Stephanie schrak zusammen, aber die französischen Laute flößten ihr doch wieder Vertrauen ein. Sie fragte, wie das sei.

In gedrängten Worten erklärte er ihr seine Lage, soviel sie davon begreifen konnte, und wie er hergekommen sei.

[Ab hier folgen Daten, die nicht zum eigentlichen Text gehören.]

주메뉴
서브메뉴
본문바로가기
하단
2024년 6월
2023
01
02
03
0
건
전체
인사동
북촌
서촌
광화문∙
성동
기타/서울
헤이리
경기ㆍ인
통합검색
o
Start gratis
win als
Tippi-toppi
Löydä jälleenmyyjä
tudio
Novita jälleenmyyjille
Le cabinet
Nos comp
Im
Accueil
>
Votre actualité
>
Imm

»Aber nun ist an mir das Verwundern«, schloß er, »wie kommt es, daß ich meine zarte Kusine, die Tochter einer so musterhaften Wirtin, in der unheimlichen Geisterstunde hier und so geputzt finde?«

Ein Purpurrot, das sich über das ganze Gesicht des holden Mädchens ergoß, sagte ihm auf die deutlichste Weise, daß ihre Lebensgeister wieder zurückgekehrt waren. »Monsieur Jeanson, lieber Herr Etienne«, lispelte sie, »Sie wissen wohl noch, er ist unser Friseur ...« Es erfolgte eine sehr genaue Erläuterung, weshalb Herr Jeanson, der sonst ein sehr pünktlicher Mann sei, gerade morgen nicht pünktlich zur Hand sein könne, und weil Herr Jeanson es doch hätte übernehmen können, wenn man einen anderen gerufen, und da die Familie durchaus nicht Herrn Jeanson vor den Kopf stoßen wollte, darum habe sie sich, damit es morgen keinen Aufenthalt gäbe, schon gestern abend frisieren lassen.

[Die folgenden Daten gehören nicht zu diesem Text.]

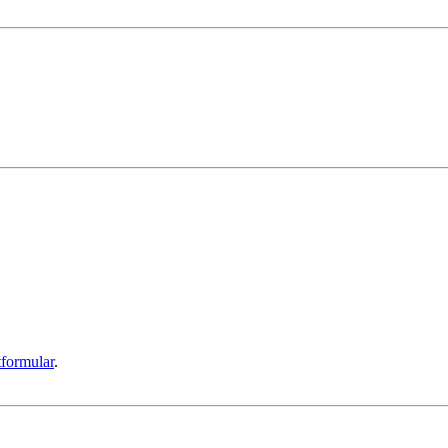
formular
.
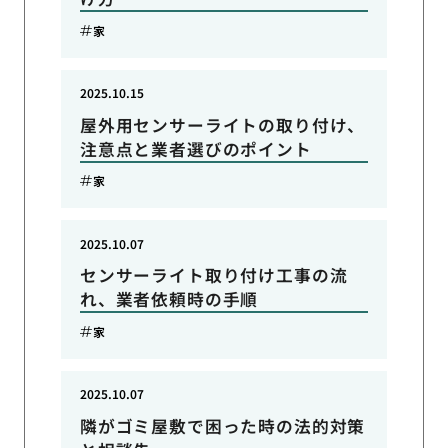
家
2025.10.15
屋外用センサーライトの取り付け、
注意点と業者選びのポイント
家
2025.10.07
センサーライト取り付け工事の流
れ、業者依頼時の手順
家
2025.10.07
隣がゴミ屋敷で困った時の法的対策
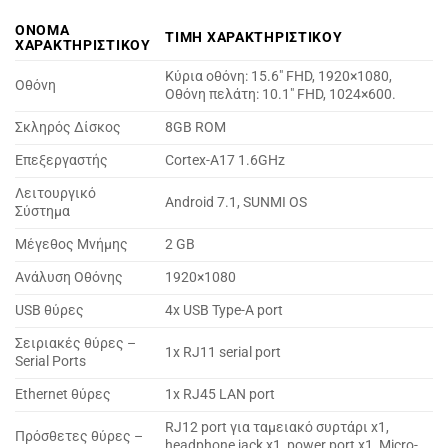
ΟΝΟΜΑ
ΤΙΜΗ ΧΑΡΑΚΤΗΡΙΣΤΙΚΟΥ
ΧΑΡΑΚΤΗΡΙΣΤΙΚΟΥ
Κύρια οθόνη: 15.6″ FHD, 1920×1080,
Οθόνη
Οθόνη πελάτη: 10.1″ FHD, 1024×600.
Σκληρός Δίσκος
8GB ROM
Επεξεργαστής
Cortex-A17 1.6GHz
Λειτουργικό
Android 7.1, SUNMI OS
Σύστημα
Μέγεθος Μνήμης
2 GB
Ανάλυση Οθόνης
1920×1080
USB θύρες
4x USB Type-A port
Σειριακές θύρες –
1x RJ11 serial port
Serial Ports
Ethernet θύρες
1x RJ45 LAN port
RJ12 port για ταμειακό συρτάρι x1,
Πρόσθετες θύρες –
headphone jack x1, power port x1, Micro-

»Und morgen, meine schöne Kusine?«

Der Puls ihrer Hand antwortete statt der Lippen.

»Morgen schon, Stephanie? In so wilder, unruhiger Zeit?«

»Es war schon seit langem angesetzt, lieber Kusin.«

»Und wer ist der Glückliche?«

»Verzeihen Sie, es ist Herr Meran, unser guter Kusin. Sie kennen ihn wohl noch?«

»Der glückliche Herr Meran! Er sollte Theologie studieren.«

»Ach, wenn er das wüßte!« brach es unwillkürlich von ihren Lippen, und sie verbarg wieder ihr Gesicht, auf einen Stuhl sinkend.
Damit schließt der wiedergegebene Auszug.